In June 2012, Ibrahim became editor of Ceylon Today following the dismissal of editor-in-chief Lalith Alahakoon. Her appointment became the subject of controversy involving media organisations and the Free Media Movement, and she subsequently resigned from the movement.

The International Federation of Journalists has documented Ibrahim's work as a senior woman editor in Sri Lanka in discussions concerning gender equality and the representation of women in newsrooms.

== Media freedom ==

Ibrahim has been involved in organisations concerned with media freedom and journalism in Sri Lanka. She served as convener of the Free Media Movement for the 2024–2025 term.

The Government Information Department's Guide to Media 2025 also listed Ibrahim as President/Convener of the Free Media Movement.

In May 2025, Ibrahim was elected to the executive committee of the Free Media Movement for the 2025–2026 term.

The Committee to Protect Journalists has interviewed and quoted Ibrahim on press freedom in Sri Lanka. In 2015, she discussed expectations that a change of government would improve conditions for independent media.

In 2020, Ibrahim, then editor of the Daily Express and Weekend Express, told the Committee to Protect Journalists that newspaper management had cautioned her against being too critical of the Rajapaksa family. She described an environment in which journalists were reluctant to write critically.

== South Asian Women in Media ==

Ibrahim was a founding member of the Sri Lankan chapter of South Asian Women in Media (SAWM-SL), which was launched in Colombo in 2009. The organisation's Sri Lankan chapter was established with Sharmini Boyle as founding president and Ibrahim as secretary.

She has subsequently served as a trustee of SAWM-SL. The organisation describes itself as an independent, non-profit and non-partisan organisation concerned with gender equality, media freedom and the professional advancement of women in journalism.

== Journalism organisations ==

Ibrahim is a director of the Media Law Forum. The organisation describes her as a career journalist with a master's degree in journalism and more than 25 years of local and international experience in the media sector.

She has also been involved with the Sri Lanka College of Journalism. In 2024, she served as deputy chairperson of the college and delivered opening remarks at its graduation ceremony.

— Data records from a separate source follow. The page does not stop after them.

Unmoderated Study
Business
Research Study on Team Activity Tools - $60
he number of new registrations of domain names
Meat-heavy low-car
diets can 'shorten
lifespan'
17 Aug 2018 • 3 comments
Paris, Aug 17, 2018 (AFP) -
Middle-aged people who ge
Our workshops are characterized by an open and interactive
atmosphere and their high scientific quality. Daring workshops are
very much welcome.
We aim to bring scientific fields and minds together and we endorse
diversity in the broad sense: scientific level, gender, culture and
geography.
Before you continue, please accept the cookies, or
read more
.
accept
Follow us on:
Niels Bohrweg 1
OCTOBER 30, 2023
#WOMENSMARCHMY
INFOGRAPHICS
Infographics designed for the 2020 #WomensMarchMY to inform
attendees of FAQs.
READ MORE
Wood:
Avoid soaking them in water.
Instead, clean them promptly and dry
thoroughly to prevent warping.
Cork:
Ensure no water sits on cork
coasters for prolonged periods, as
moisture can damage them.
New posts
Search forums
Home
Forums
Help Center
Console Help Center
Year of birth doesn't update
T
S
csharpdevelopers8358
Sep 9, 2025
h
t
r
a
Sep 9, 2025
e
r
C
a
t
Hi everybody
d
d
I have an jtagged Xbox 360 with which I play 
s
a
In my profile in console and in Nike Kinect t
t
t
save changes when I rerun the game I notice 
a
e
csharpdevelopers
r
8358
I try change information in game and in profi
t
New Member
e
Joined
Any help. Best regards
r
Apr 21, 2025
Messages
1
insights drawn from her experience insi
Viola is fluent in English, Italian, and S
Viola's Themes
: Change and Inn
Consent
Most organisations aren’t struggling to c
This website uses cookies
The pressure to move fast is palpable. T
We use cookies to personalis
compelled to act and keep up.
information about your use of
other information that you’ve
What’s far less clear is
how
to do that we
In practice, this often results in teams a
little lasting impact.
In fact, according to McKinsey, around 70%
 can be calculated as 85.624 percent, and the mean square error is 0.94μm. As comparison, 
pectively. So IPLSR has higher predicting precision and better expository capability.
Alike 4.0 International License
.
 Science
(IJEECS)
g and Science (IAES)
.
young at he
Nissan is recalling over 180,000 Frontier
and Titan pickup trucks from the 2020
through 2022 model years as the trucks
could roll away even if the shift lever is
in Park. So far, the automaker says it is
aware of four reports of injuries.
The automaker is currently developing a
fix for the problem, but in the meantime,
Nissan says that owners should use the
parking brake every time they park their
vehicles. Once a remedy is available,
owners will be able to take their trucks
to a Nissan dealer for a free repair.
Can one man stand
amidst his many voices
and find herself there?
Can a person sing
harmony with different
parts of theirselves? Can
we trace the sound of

Ibrahim was also a director and chairperson of Transparency International Sri Lanka. The organisation's board records describe her as editor-in-chief of the Daily Express and Weekend Express and document her professional background in journalism and media.

== Later career ==

Ibrahim has continued to participate in public discussions concerning journalism, press freedom and media regulation in Sri Lanka.

In 2026, she participated in discussions concerning proposed media legislation and its implications for press freedom and editorial independence. Ceylon Today published an interview with Ibrahim in June 2026 in which she discussed the proposed legislation and its potential effect on the journalism profession.